*** Input records ***
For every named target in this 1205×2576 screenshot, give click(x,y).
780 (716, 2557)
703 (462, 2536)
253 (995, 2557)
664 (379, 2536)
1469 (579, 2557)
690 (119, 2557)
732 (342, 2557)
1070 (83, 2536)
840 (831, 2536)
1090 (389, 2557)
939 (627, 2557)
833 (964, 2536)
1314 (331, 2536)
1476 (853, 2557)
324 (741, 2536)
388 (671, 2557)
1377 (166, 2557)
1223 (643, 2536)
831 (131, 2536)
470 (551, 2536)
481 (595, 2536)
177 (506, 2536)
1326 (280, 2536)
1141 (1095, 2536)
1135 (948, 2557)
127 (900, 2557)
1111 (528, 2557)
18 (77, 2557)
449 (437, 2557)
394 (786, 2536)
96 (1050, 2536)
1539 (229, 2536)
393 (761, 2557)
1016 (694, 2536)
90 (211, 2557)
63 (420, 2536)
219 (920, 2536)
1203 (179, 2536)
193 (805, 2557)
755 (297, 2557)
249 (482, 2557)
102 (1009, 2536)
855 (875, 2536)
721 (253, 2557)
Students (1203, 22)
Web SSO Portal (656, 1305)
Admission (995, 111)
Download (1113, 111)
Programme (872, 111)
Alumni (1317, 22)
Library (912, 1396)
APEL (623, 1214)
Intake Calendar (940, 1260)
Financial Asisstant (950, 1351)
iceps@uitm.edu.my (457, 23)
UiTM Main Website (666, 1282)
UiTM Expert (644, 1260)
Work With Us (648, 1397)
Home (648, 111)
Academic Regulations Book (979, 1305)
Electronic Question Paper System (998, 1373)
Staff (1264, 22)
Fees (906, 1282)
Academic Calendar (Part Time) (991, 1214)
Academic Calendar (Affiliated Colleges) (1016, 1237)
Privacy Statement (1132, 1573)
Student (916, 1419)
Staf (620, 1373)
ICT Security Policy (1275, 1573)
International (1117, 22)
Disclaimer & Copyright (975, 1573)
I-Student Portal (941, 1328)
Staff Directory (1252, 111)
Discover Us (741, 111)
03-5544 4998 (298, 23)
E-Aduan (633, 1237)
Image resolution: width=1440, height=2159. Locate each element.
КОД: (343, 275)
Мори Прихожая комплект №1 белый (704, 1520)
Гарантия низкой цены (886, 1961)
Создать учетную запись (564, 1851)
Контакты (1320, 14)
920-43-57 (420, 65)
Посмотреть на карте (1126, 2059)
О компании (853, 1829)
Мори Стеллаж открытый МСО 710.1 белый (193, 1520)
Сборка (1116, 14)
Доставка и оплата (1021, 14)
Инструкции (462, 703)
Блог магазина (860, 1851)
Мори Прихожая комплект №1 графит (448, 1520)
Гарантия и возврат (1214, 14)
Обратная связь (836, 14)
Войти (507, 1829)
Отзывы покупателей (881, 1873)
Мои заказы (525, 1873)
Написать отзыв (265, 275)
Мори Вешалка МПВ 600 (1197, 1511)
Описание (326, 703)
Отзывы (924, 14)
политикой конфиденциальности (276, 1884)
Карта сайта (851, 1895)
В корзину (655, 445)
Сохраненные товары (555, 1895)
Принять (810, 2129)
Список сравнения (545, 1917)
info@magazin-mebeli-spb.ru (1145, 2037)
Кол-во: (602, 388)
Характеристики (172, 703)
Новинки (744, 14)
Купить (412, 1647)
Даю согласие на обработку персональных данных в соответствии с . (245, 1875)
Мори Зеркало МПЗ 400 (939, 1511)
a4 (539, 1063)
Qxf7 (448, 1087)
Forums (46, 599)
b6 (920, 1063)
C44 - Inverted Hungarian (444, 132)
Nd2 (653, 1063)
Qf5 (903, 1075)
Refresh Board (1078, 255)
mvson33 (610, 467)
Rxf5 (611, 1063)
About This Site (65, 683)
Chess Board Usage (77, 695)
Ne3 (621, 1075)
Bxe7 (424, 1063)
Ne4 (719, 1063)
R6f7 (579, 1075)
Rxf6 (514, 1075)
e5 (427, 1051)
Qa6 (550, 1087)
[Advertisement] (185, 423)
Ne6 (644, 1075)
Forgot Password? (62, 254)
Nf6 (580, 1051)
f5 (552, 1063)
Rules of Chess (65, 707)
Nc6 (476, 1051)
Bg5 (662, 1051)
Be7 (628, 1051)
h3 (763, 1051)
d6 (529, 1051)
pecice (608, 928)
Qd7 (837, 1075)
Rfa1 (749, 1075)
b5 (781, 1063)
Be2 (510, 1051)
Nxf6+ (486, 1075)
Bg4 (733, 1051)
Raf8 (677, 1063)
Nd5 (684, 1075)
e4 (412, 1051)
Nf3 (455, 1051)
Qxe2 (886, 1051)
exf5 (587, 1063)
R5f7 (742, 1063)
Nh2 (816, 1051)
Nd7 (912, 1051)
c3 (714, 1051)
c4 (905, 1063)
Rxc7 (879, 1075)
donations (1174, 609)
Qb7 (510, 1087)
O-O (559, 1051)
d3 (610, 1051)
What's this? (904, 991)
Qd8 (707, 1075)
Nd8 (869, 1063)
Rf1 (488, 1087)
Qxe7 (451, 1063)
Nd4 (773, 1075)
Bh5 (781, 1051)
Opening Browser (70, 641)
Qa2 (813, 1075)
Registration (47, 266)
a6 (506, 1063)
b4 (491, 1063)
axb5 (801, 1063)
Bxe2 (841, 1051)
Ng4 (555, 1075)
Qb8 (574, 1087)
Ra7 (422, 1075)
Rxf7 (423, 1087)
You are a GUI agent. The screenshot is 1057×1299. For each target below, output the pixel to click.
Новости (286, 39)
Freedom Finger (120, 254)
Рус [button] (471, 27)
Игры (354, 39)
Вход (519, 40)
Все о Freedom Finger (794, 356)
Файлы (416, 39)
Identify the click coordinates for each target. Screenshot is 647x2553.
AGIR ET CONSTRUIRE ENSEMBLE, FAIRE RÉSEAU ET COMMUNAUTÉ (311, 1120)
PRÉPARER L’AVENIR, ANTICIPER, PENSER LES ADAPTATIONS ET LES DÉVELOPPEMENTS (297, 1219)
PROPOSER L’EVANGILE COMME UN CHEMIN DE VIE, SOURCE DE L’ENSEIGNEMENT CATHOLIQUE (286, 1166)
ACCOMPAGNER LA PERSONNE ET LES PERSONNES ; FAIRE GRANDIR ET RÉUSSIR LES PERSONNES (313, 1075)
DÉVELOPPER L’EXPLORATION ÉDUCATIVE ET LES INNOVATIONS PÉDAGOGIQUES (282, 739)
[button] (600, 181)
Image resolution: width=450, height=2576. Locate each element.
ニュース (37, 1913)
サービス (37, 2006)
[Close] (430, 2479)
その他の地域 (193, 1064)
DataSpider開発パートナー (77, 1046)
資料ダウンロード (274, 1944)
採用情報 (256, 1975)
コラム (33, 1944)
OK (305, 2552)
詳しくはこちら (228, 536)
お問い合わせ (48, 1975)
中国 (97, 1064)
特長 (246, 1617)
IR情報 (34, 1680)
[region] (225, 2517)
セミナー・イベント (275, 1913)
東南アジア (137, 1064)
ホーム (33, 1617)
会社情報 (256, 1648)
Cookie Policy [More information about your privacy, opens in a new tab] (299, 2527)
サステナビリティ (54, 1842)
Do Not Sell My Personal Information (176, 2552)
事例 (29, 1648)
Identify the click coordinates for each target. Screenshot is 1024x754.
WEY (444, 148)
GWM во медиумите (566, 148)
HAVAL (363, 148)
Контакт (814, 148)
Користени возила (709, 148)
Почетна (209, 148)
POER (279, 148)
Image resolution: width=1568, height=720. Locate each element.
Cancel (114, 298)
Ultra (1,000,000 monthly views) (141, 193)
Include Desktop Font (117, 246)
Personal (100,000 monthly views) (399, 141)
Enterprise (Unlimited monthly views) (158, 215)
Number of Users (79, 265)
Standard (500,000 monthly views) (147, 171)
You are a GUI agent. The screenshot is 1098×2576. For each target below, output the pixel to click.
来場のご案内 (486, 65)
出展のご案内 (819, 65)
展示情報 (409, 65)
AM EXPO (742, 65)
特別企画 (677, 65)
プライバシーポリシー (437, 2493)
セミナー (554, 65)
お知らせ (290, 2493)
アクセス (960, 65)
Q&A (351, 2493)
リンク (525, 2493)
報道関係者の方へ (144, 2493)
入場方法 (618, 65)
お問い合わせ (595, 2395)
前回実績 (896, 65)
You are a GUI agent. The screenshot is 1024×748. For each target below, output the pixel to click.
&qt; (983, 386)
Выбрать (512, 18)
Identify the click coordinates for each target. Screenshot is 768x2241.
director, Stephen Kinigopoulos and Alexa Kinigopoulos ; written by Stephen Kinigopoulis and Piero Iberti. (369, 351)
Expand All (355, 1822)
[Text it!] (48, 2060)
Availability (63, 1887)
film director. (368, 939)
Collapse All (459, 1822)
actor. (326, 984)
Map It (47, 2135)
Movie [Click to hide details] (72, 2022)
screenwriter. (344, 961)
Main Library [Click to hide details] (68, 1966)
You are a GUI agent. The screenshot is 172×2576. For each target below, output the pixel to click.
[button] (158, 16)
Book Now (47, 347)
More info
*** End of Input records ***
Once you find the line with "481 (595, 2536)" in the entries above, output it and each line after it up to and including the line with "Мои заказы (525, 1873)", and nothing else.

481 (595, 2536)
177 (506, 2536)
1326 (280, 2536)
1141 (1095, 2536)
1135 (948, 2557)
127 (900, 2557)
1111 (528, 2557)
18 (77, 2557)
449 (437, 2557)
394 (786, 2536)
96 (1050, 2536)
1539 (229, 2536)
393 (761, 2557)
1016 (694, 2536)
90 (211, 2557)
63 (420, 2536)
219 (920, 2536)
1203 (179, 2536)
193 (805, 2557)
755 (297, 2557)
249 (482, 2557)
102 (1009, 2536)
855 (875, 2536)
721 (253, 2557)
Students (1203, 22)
Web SSO Portal (656, 1305)
Admission (995, 111)
Download (1113, 111)
Programme (872, 111)
Alumni (1317, 22)
Library (912, 1396)
APEL (623, 1214)
Intake Calendar (940, 1260)
Financial Asisstant (950, 1351)
iceps@uitm.edu.my (457, 23)
UiTM Main Website (666, 1282)
UiTM Expert (644, 1260)
Work With Us (648, 1397)
Home (648, 111)
Academic Regulations Book (979, 1305)
Electronic Question Paper System (998, 1373)
Staff (1264, 22)
Fees (906, 1282)
Academic Calendar (Part Time) (991, 1214)
Academic Calendar (Affiliated Colleges) (1016, 1237)
Privacy Statement (1132, 1573)
Student (916, 1419)
Staf (620, 1373)
ICT Security Policy (1275, 1573)
International (1117, 22)
Disclaimer & Copyright (975, 1573)
I-Student Portal (941, 1328)
Staff Directory (1252, 111)
Discover Us (741, 111)
03-5544 4998 (298, 23)
E-Aduan (633, 1237)
Image resolution: width=1440, height=2159. Locate each element.
КОД: (343, 275)
Мори Прихожая комплект №1 белый (704, 1520)
Гарантия низкой цены (886, 1961)
Создать учетную запись (564, 1851)
Контакты (1320, 14)
920-43-57 (420, 65)
Посмотреть на карте (1126, 2059)
О компании (853, 1829)
Мори Стеллаж открытый МСО 710.1 белый (193, 1520)
Сборка (1116, 14)
Доставка и оплата (1021, 14)
Инструкции (462, 703)
Блог магазина (860, 1851)
Мори Прихожая комплект №1 графит (448, 1520)
Гарантия и возврат (1214, 14)
Обратная связь (836, 14)
Войти (507, 1829)
Отзывы покупателей (881, 1873)
Мои заказы (525, 1873)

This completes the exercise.